Tackling low pay and encouraging the Living Wage

After spending years saying that there was no cost of living crisis, last week David Cameron said that Britain deserves a pay rise – a huge admission of failure. The recovery may have reached the City of London, but it hasn’t reached the kitchen tables of working people around the country. We are now approaching the end of the first Parliament since the 1920s in which people will be worse off at the end than they were at the beginning.

So here are some facts about pay under David Cameron: 

  • Since the last election average wages have fallen by £1,600 a year with the number getting less than the Living Wage rising from 3.4 million to 4.9 million.
  • Last year company directors’ rewards increased by 21%. A director in a FTSE 100 company now earns on average 130 times more than their average employee – and 300 times more than the Living Wage. 
  • The Government has cut taxes for people earning £150,000 a year even while salaries at the top have been soaring away and ordinary workers’ wages have fallen. And if the Tories win the election, they want to cut taxes for millionaires even further.

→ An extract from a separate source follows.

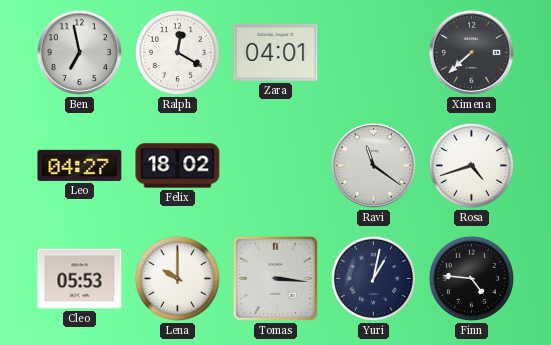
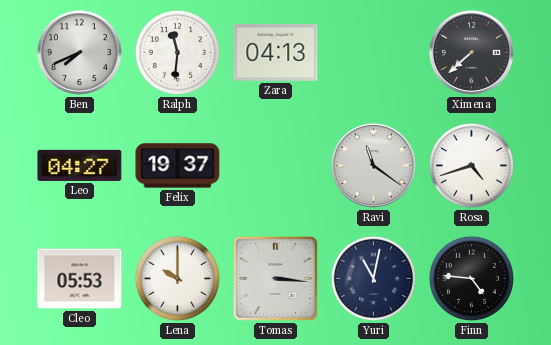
Ben: 6:58 -> 7:41
Ralph: 12:20 -> 11:31
Zara: 04:01 -> 04:13
Felix: 18:02 -> 19:37
Yuri: 1:02 -> 11:02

The next Labour Government will raise the National Minimum Wage so that it gets closer to average earnings every year – rising to more than £8 before 2020.

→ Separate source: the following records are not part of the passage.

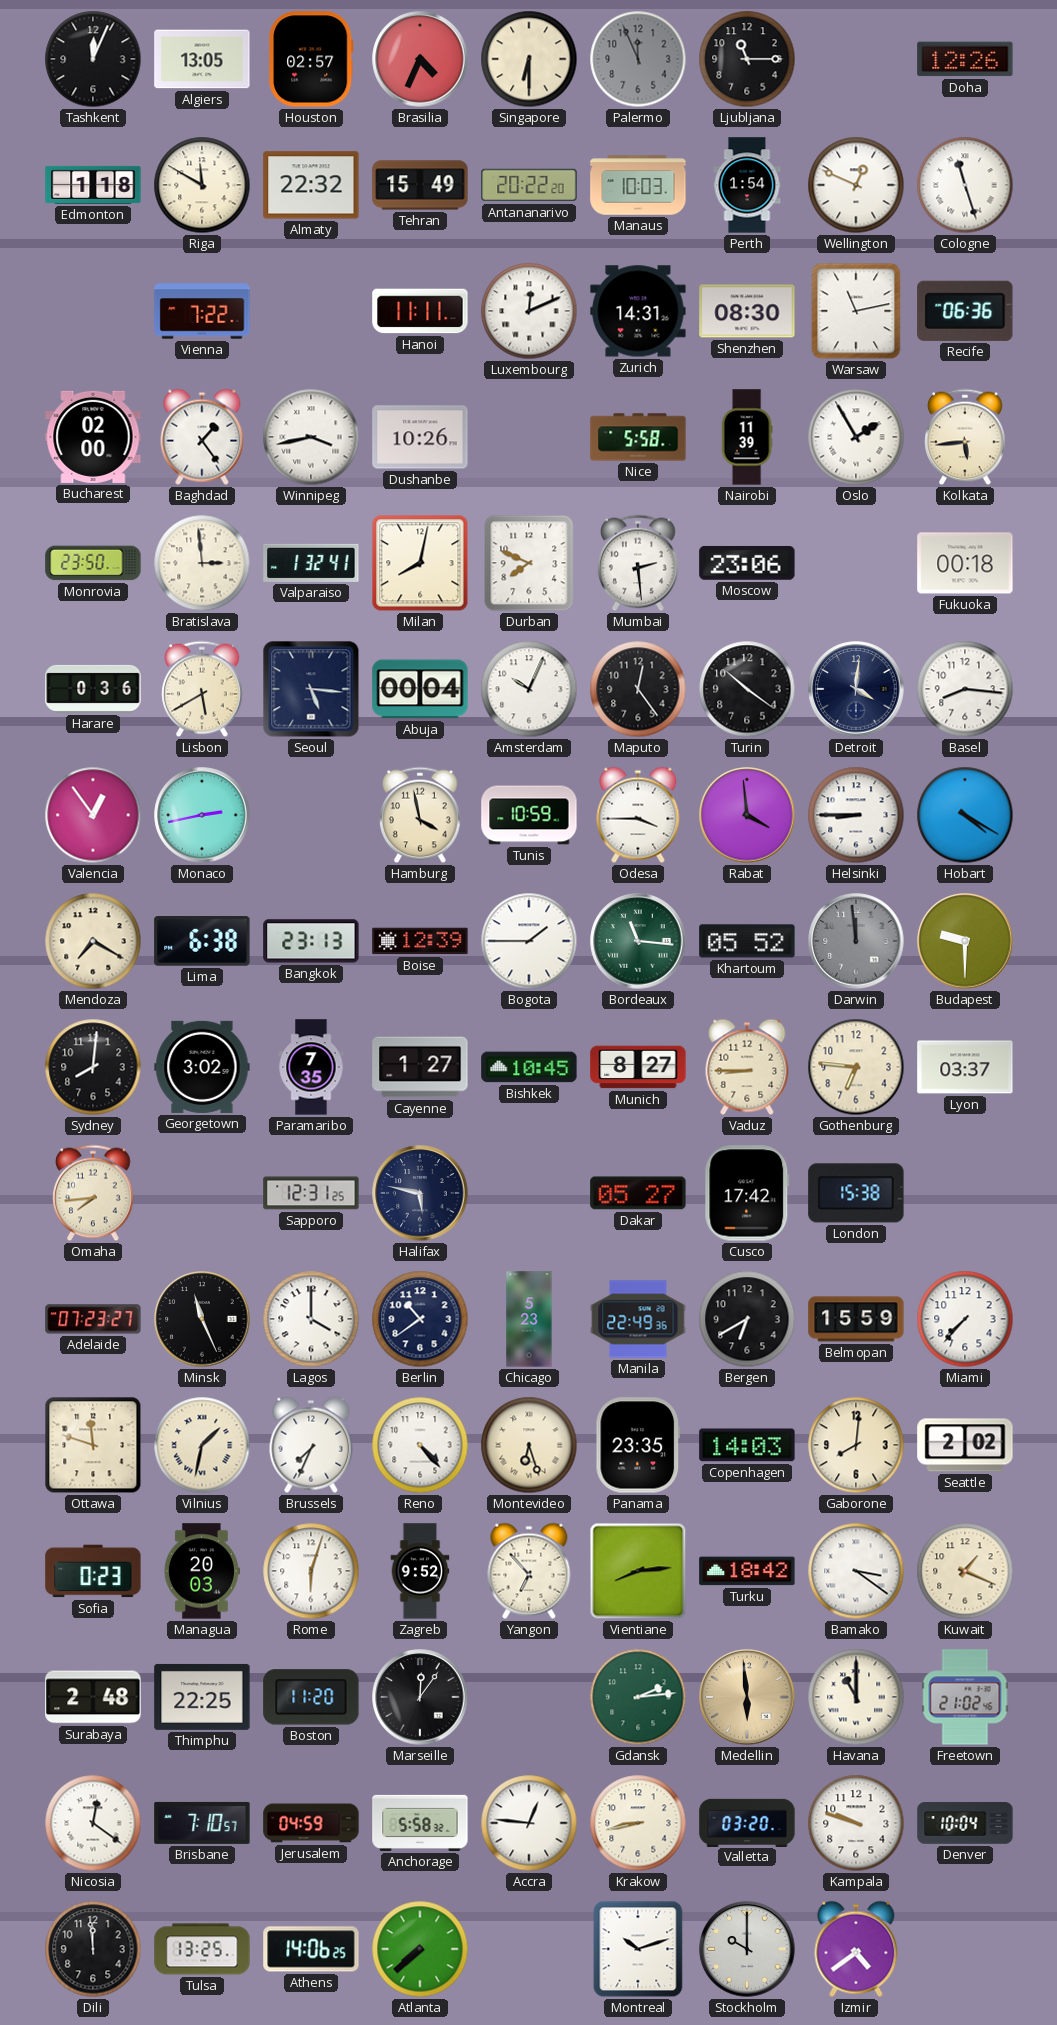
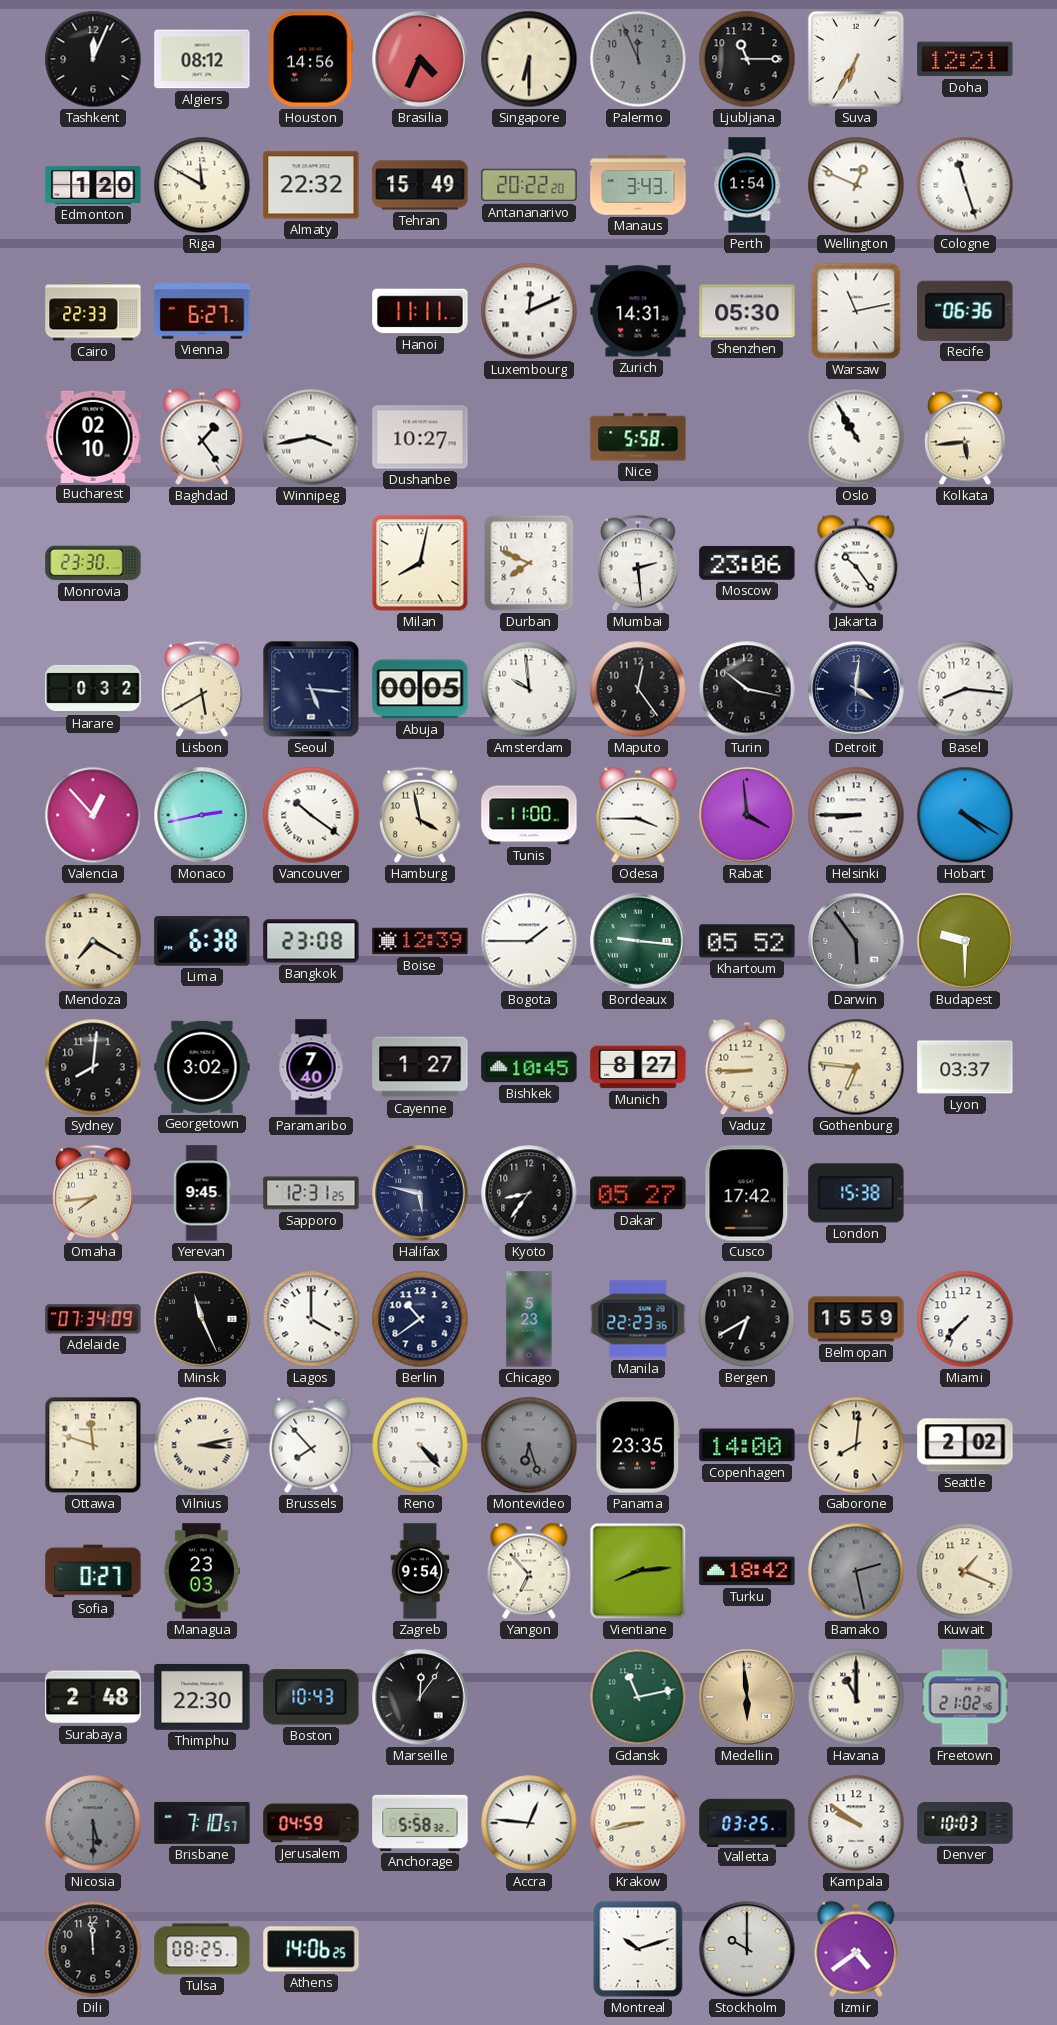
Algiers: 13:05 -> 08:12
Houston: 02:57 -> 14:56
Suva: none -> 6:35
Doha: 12:26 -> 12:21
Edmonton: 1:18 -> 1:20
Manaus: 10:03 -> 3:43
Cairo: none -> 22:33
Vienna: 7:22 -> 6:27
Shenzhen: 08:30 -> 05:30
Bucharest: 02:00 -> 02:10
Dushanbe: 10:26 -> 10:27
Nairobi: 11:39 -> none
Oslo: 1:55 -> 10:55
Monrovia: 23:50 -> 23:30
Bratislava: 2:59 -> none
Valparaiso: 1:32 -> none
Jakarta: none -> 10:24
Fukuoka: 00:18 -> none
Harare: 0:36 -> 0:32
Abuja: 00:04 -> 00:05
Amsterdam: 10:04 -> 9:59
Turin: 10:21 -> 10:17
Valencia: 12:54 -> 12:53
Vancouver: none -> 10:21
Tunis: 10:59 -> 11:00
Bangkok: 23:13 -> 23:08
Bordeaux: 11:16 -> 9:16
Darwin: 11:59 -> 5:54
Paramaribo: 7:35 -> 7:40
Yerevan: none -> 9:45
Kyoto: none -> 8:36
Adelaide: 07:23 -> 07:34
Manila: 22:49 -> 22:23
Vilnius: 1:32 -> 3:13
Brussels: 7:34 -> 7:53
Montevideo dial: cream -> grey
Copenhagen: 14:03 -> 14:00
Sofia: 0:23 -> 0:27
Managua: 20:03 -> 23:03
Rome: 6:03 -> none
Zagreb: 9:52 -> 9:54
Bamako: 3:21 -> 2:28
Bamako dial: white -> grey
Thimphu: 22:25 -> 22:30
Boston: 11:20 -> 10:43
Gdansk: 2:14 -> 11:13
Nicosia: 12:21 -> 5:30
Nicosia dial: white -> grey
Valletta: 03:20 -> 03:25
Kampala: 9:48 -> 9:51
Denver: 10:04 -> 10:03
Tulsa: 13:25 -> 08:25
Atlanta: 7:38 -> none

But it is not just the legal minimum that matters. Labour believes government can do more to work with employers to pay the Living Wage. And firms that can afford to pay multi-million pound salaries at the top need to explain why they will not pay the Living Wage to those at the bottom.

Some 30 Labour local authorities are now paying the Living Wage to their staff. 

The next Labour Government will do more to encourage the Living Wage at the bottom and shed light on the pay packages given to some at the top.

We will: 

  • Introduce Make Work Pay contracts, with a tax rebate for employers that sign up to become Living Wage employers in the first year of the next Parliament.
  • Ensure that central government learns the lessons from local government in where firms seeking public sector contracts are required to pay the Living Wage.
  • Require companies to publish the ratio of the pay of their top earner compared to the average employee and the pay packages of the 10 highest paid employees outside the boardroom.
  • Put an employee representative on remuneration committees, ensuring the views of ordinary staff are heard when decisions to award top pay packages are made.

Tackling low pay and encouraging the Living Wage is one of the ways the next Labour Government can ensure everyone’s hard work is rewarded and we build real and enduring prosperity. 

Key messages

Labour has set out a new plan for Britain’s future, a plan that works for ordinary families, rewarding the hard work they do and saving the NHS they rely on.

The Tories can’t build a better future for working people because they stand up only for a privileged few. With the NHS going backwards and a recovery which works just for a few, working people can’t afford five more years of David Cameron.

You can’t trust Nick Clegg and the Liberal Democrats. They broke their promises and have been too weak to stand up to the Tories.

UKIP can’t stand for working people: they’re more Tory than the Tories, a party made up of Tory people, promoting Tory policies, bankrolled by Tory donors.